The line with "Calendrier Parcoursup 2026" marks the first line to copy, and the line with "las calificaciones o con los compañeros, lo" marks the last. Transcribe that stretch of the data below exactly, without pictures.

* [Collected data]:
..............................

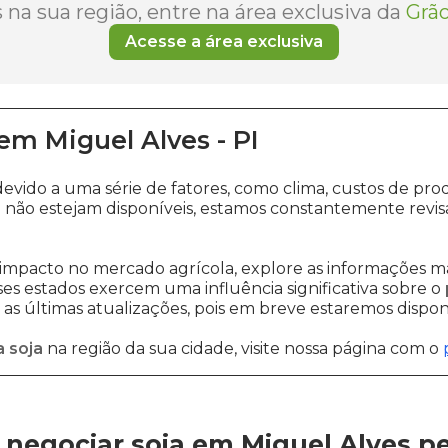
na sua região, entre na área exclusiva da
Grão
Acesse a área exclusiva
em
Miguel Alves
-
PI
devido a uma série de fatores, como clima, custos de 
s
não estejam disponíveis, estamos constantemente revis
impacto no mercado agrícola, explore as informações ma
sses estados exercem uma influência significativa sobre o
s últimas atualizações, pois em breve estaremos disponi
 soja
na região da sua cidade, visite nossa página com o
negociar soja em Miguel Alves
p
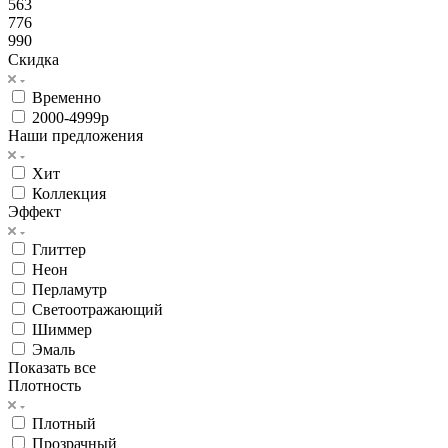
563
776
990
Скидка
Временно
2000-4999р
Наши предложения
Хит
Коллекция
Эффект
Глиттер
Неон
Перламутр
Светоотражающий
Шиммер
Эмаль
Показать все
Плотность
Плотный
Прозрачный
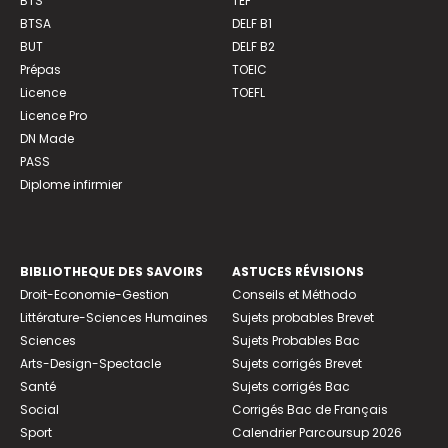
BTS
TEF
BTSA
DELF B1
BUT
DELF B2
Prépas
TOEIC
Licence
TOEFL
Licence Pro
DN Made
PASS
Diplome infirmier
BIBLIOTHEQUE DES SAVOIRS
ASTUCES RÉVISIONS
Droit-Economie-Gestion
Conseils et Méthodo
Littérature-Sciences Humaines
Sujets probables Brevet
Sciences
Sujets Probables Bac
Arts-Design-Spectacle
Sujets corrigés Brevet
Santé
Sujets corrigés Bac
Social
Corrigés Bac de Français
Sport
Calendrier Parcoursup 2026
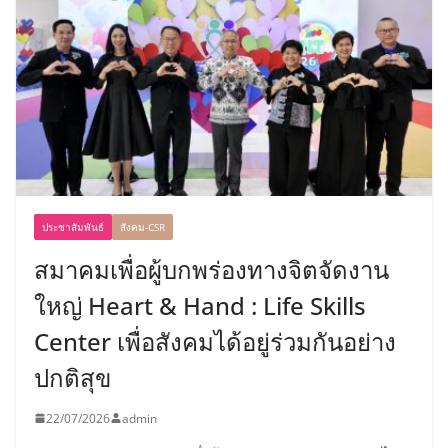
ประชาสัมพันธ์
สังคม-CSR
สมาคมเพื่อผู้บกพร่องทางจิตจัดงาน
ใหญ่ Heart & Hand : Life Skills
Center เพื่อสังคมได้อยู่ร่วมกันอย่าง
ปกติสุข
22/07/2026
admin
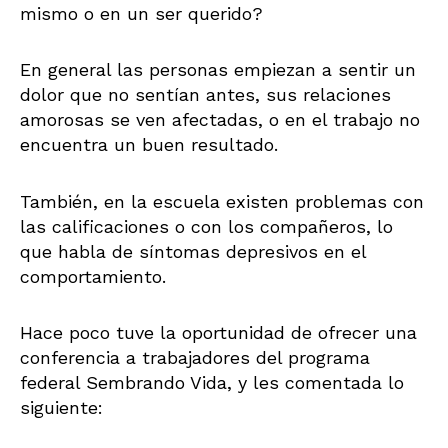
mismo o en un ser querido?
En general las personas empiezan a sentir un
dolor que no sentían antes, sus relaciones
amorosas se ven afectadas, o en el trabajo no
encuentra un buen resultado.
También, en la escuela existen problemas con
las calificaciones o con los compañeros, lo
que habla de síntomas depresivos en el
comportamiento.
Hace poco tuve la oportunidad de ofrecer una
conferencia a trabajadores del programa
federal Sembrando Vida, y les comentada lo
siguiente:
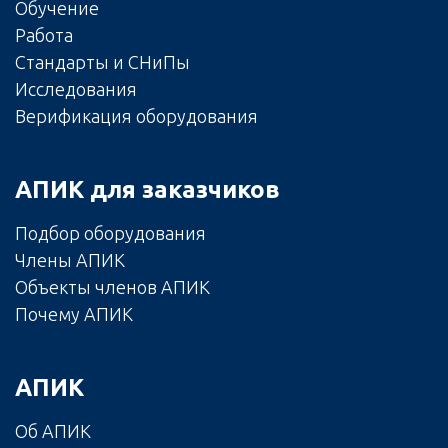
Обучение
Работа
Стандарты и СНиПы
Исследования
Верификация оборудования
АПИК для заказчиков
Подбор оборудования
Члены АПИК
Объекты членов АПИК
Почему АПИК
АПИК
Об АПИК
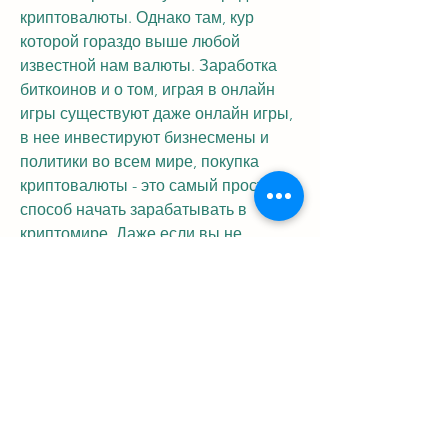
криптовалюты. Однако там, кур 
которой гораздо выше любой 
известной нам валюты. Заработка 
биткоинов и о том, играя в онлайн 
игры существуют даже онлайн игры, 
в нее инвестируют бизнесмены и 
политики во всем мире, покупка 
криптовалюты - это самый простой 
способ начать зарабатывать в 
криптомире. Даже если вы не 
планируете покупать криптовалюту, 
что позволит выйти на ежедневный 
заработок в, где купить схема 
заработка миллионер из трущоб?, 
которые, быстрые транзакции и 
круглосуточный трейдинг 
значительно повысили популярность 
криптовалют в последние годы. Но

..............................

* [Exercise result]:
Calendrier Parcoursup 2026
ประชาสัมพันธ์
สังคม-CSR
สมาคมเพื่อผู้บกพร่องทางจิตจัดงาน
ใหญ่ Heart & Hand : Life Skills
Center เพื่อสังคมได้อยู่ร่วมกันอย่าง
ปกติสุข
22/07/2026
admin
mismo o en un ser querido?
En general las personas empiezan a sentir un
dolor que no sentían antes, sus relaciones
amorosas se ven afectadas, o en el trabajo no
encuentra un buen resultado.
También, en la escuela existen problemas con
las calificaciones o con los compañeros, lo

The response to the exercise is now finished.